Microsoft describes this model clearly: Teams data is encrypted in transit between clients and services and between services, using industry-standard technologies like TLS (and SRTP for media).
That’s strong transport security — and it also implies a key architectural reality:
If a service needs to process content, it must see it decrypted in memory at that hop.
2) End-to-end content encryption (the message body is encrypted before TLS)
In content E2E, the message body is encrypted by the client application before it is sent. TLS still encrypts transport, but the payload inside TLS is already ciphertext.
Cisco describes this for Webex: Webex apps encrypt user-generated content (including messages and files) before transmitting over TLS, and keys are generated/distributed by KMS.
So the SaaS can still route and store messages — but it’s handling ciphertext + metadata by design.
Why should you care? The “plaintext lifetime” problem
Here’s the part that tends to resonate:
TLS protects data in transit. Your concern is data in use.
A message in SaaS isn’t just “sent” and “received”. It is:
- accepted by an edge gateway (TLS terminates)
- authenticated/authorized (token validation)
- routed to the correct message service / partition / region
- processed for delivery and sync
- often indexed for search
- governed for retention / eDiscovery / auditing
- stored and replicated
Microsoft’s model explicitly states encryption is used between services as well.
That’s good, but it still means: services exist that can read plaintext, otherwise features like indexing/search/compliance can’t be implemented.
So the “why-care” isn’t “TLS is weak.” It’s this:
In hop-by-hop designs, plaintext exists at multiple internal processing points.
In content-E2E designs, plaintext is minimized to endpoints and explicit, controlled exception paths.
That difference changes:
- what a corporate TLS inspection proxy could see,
- what provider-side services could access by default,
- and why organizations start asking about customer-controlled keys or even own KMS.

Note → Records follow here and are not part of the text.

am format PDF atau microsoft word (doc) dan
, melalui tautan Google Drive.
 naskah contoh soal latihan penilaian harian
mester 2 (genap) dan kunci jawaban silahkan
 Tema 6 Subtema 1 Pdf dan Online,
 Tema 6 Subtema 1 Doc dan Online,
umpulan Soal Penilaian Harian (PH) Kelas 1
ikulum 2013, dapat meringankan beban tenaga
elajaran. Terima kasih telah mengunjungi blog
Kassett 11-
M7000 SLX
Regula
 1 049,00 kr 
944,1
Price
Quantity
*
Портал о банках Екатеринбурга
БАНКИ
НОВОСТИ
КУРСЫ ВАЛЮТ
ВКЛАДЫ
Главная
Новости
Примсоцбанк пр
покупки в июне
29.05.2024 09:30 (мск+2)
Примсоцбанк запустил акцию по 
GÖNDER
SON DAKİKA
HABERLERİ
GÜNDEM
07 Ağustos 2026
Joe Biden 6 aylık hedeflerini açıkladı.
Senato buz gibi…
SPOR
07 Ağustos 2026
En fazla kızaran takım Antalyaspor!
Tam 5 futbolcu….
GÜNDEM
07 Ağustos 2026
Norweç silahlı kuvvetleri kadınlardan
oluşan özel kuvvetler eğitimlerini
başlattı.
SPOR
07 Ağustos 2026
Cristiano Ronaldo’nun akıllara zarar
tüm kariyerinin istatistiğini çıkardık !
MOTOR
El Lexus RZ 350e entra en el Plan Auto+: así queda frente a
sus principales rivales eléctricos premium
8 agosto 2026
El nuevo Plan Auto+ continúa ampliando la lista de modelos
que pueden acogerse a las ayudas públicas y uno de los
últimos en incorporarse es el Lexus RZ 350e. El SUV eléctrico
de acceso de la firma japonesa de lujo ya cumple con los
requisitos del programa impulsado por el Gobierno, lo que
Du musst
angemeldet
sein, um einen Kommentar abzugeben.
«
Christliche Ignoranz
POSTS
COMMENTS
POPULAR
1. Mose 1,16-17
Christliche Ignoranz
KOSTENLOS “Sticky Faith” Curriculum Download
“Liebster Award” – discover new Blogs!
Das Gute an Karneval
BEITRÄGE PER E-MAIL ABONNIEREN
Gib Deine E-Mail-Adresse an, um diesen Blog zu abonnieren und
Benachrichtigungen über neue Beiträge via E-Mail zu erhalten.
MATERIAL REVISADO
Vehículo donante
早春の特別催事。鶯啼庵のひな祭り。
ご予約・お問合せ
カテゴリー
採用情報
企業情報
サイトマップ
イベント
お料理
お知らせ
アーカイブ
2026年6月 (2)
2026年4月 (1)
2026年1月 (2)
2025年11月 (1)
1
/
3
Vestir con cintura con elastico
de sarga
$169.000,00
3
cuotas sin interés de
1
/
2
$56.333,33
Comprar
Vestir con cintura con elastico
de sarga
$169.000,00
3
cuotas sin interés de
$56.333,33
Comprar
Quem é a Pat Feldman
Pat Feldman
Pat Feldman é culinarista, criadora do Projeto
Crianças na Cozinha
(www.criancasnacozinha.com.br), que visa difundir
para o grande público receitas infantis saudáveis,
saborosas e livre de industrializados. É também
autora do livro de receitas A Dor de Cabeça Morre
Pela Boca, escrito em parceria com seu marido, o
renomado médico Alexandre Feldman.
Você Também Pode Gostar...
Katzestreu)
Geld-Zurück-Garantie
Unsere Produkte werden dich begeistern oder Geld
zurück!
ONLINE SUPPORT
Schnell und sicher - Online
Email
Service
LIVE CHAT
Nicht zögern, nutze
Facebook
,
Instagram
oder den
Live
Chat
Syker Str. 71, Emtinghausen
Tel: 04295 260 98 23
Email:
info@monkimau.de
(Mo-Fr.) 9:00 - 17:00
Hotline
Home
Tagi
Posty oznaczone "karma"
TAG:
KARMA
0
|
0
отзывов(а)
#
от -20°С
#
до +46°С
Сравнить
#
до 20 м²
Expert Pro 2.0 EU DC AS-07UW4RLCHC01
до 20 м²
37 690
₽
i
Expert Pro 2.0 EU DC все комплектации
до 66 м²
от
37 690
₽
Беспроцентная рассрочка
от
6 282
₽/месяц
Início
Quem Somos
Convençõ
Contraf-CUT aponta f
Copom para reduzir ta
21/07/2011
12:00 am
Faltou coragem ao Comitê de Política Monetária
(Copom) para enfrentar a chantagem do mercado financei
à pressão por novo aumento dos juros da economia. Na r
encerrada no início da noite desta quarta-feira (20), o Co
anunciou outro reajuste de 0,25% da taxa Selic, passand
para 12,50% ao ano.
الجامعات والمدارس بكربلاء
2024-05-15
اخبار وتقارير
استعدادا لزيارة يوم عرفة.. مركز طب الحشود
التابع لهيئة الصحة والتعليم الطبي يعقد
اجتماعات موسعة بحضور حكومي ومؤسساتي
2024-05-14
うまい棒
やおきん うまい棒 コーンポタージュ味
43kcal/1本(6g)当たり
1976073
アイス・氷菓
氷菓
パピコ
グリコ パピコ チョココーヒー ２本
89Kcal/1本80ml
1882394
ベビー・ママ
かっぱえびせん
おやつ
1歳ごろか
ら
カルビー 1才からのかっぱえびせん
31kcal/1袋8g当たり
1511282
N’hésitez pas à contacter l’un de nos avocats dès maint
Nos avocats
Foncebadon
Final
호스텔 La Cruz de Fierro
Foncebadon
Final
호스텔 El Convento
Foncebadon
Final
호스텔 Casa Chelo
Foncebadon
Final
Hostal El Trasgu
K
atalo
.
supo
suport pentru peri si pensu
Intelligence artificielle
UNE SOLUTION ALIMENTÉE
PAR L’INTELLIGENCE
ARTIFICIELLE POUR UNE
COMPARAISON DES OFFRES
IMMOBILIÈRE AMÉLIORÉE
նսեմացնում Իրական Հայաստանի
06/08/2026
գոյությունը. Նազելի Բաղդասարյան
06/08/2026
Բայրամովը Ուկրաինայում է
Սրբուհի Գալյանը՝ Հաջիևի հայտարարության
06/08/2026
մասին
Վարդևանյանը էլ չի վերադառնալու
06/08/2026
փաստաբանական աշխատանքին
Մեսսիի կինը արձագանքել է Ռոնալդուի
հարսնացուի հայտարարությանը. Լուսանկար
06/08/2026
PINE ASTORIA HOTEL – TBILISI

Hands-on: reproduce this yourself with a local HTTPS proxy (Fiddler)
Hop-by-hop (simplified)
Client → TLS → API gateway decrypts → internal service → TLS → internal service → store/index/compliance
- Every network hop can be TLS.
- But every service hop that needs to operate on content sees plaintext in memory.
Content E2E (simplified)
Client encrypts message body → TLS → SaaS routes/stores ciphertext → recipient decrypts locally
- TLS still protects transport.
- But decrypting TLS alone does not reveal the message body.
Cisco explicitly positions this as protection even if TLS is intercepted (because content is encrypted above TLS).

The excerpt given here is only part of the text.